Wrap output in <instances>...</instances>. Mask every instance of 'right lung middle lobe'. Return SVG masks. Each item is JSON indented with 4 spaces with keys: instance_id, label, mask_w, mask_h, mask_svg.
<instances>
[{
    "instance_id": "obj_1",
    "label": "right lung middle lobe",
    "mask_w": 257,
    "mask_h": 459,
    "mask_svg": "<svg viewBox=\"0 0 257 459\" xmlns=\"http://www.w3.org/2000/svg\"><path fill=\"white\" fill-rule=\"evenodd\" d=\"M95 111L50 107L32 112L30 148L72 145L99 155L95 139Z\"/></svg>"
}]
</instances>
****************
## WHAT IS BEING ASKED
Restate every record above, exactly, in full.

## ANSWER BOX
Wrap output in <instances>...</instances>. Mask every instance of 'right lung middle lobe'. Return SVG masks. Each item is JSON indented with 4 spaces with keys: instance_id, label, mask_w, mask_h, mask_svg.
<instances>
[{
    "instance_id": "obj_1",
    "label": "right lung middle lobe",
    "mask_w": 257,
    "mask_h": 459,
    "mask_svg": "<svg viewBox=\"0 0 257 459\" xmlns=\"http://www.w3.org/2000/svg\"><path fill=\"white\" fill-rule=\"evenodd\" d=\"M95 111L50 107L32 112L30 148L72 145L99 155L95 139Z\"/></svg>"
}]
</instances>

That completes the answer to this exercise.